» **EXERCISE DIRECTIONS**
Copy out the data from the line containing "Indusztriál" to its last line, exactly. No pictures.

[Data extracted from a collection]
★ ★ ★ ★ ★ ★ ★
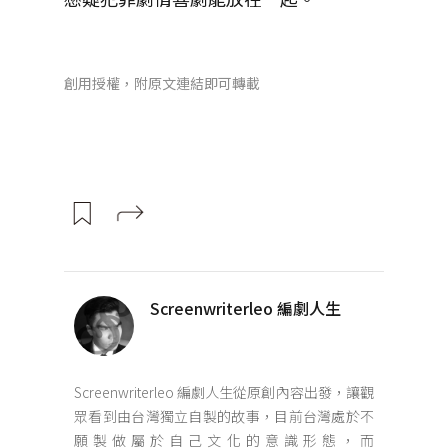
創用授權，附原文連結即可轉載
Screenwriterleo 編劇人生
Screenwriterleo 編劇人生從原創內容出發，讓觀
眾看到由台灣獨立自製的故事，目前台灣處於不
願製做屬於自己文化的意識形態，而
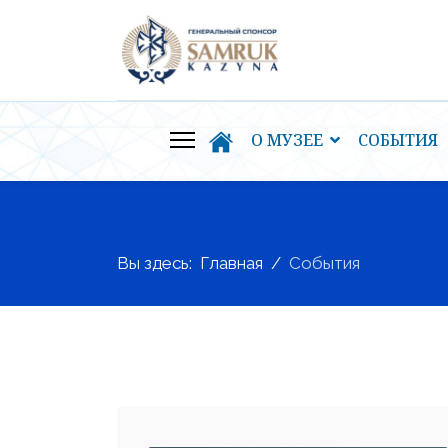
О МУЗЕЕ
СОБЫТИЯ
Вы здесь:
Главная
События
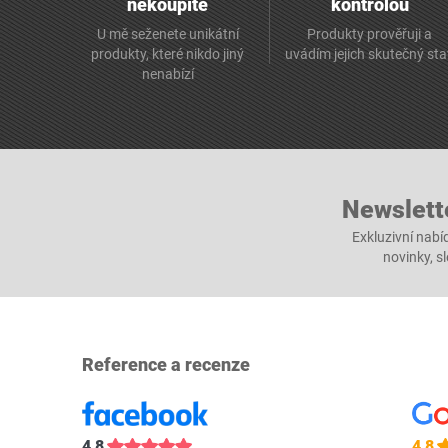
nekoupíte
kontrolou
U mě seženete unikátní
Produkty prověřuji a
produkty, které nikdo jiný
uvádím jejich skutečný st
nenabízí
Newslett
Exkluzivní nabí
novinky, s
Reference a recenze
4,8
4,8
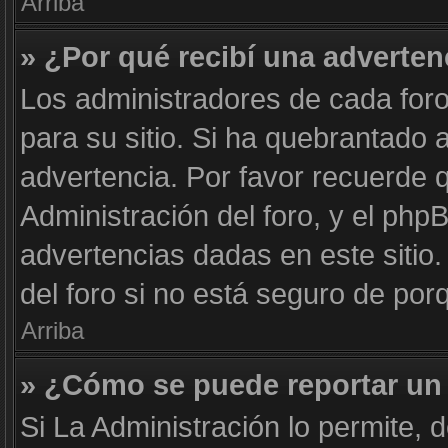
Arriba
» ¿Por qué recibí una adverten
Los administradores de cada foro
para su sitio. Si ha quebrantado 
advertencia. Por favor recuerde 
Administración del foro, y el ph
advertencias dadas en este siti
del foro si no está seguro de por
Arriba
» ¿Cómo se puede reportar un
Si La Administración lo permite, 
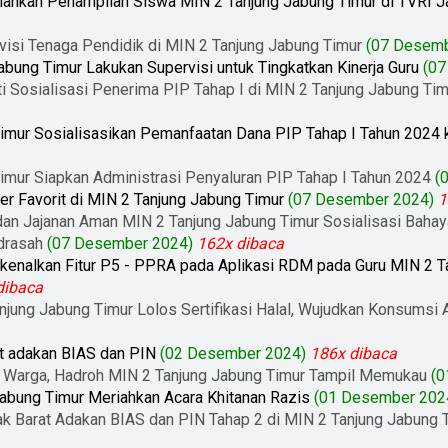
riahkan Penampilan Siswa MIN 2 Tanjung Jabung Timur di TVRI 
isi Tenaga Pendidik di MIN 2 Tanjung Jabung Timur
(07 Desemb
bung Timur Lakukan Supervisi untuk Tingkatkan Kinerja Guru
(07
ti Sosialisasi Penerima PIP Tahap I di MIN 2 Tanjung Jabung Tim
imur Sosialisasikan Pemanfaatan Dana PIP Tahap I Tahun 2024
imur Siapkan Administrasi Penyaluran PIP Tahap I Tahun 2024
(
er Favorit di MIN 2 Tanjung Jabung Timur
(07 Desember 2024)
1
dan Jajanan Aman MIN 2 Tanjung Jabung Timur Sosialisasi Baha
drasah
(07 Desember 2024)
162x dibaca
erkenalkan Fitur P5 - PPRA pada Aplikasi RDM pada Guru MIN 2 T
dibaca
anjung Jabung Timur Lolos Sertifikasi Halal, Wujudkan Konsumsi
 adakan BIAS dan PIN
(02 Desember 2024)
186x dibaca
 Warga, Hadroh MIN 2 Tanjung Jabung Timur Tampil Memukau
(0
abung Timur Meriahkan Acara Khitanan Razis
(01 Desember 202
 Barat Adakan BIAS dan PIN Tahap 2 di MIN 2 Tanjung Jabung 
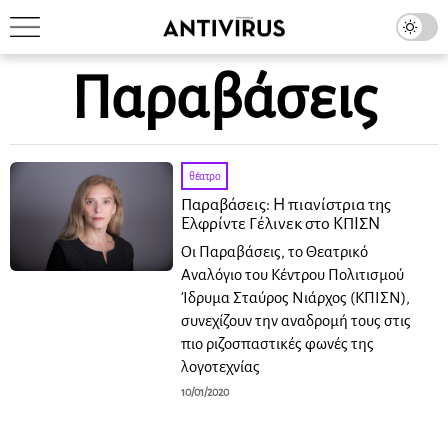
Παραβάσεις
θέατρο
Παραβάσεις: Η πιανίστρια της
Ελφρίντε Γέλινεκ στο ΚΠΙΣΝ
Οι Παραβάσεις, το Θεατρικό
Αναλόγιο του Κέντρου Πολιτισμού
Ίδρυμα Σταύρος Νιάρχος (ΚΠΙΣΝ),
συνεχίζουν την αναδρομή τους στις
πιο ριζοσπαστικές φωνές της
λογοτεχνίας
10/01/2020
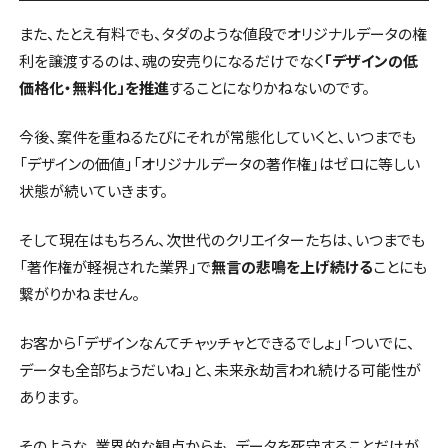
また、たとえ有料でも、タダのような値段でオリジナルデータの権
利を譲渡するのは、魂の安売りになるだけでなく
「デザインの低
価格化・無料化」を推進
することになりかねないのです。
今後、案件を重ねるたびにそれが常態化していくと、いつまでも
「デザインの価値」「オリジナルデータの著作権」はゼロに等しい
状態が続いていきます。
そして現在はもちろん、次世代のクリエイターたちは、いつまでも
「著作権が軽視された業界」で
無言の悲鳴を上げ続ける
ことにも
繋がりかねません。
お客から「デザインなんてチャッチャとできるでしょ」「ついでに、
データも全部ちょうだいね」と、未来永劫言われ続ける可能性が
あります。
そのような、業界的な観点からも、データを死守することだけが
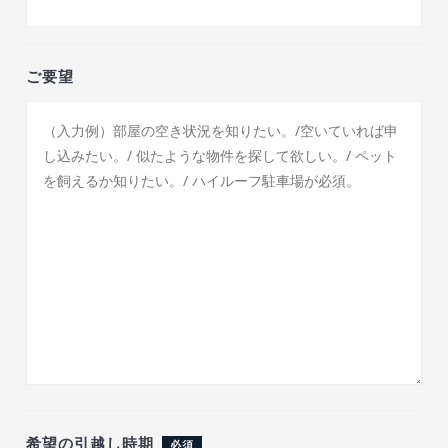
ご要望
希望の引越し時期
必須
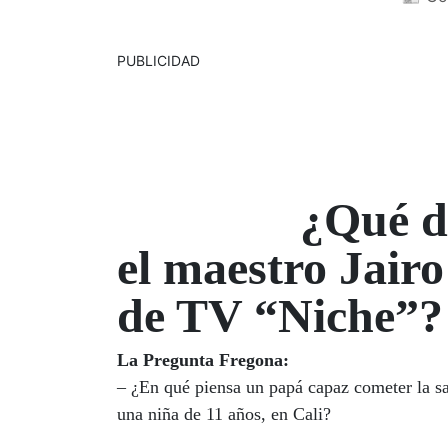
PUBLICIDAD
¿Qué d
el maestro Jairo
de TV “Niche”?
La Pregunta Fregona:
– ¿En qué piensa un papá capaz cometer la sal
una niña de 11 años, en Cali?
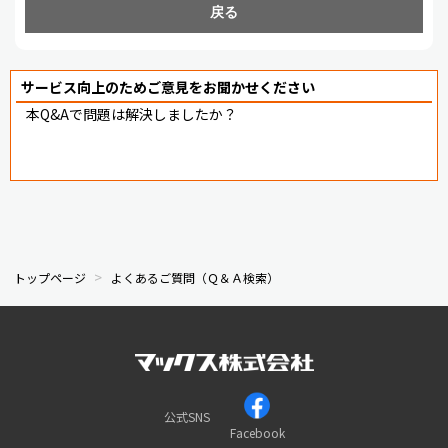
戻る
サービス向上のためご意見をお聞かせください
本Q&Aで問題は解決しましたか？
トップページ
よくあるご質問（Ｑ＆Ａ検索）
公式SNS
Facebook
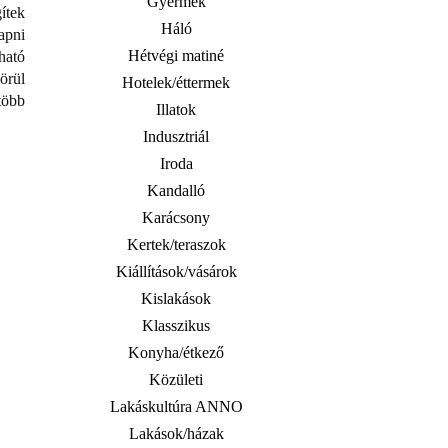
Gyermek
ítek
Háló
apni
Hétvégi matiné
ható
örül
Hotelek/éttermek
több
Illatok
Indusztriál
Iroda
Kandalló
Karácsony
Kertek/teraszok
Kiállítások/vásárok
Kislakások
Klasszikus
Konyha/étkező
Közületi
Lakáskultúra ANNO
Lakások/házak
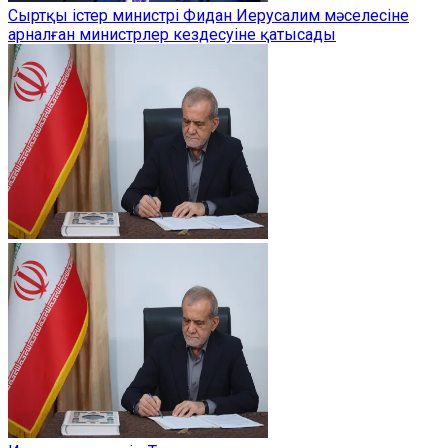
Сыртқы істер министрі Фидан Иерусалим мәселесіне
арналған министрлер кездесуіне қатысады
★ ★ ★ ★ ★ ★ ★
» **RESPONSE**
Indusztriál
Iroda
Kandalló
Karácsony
Kertek/teraszok
Kiállítások/vásárok
Kislakások
Klasszikus
Konyha/étkező
Közületi
Lakáskultúra ANNO
Lakások/házak
Сыртқы істер министрі Фидан Иерусалим мәселесіне
арналған министрлер кездесуіне қатысады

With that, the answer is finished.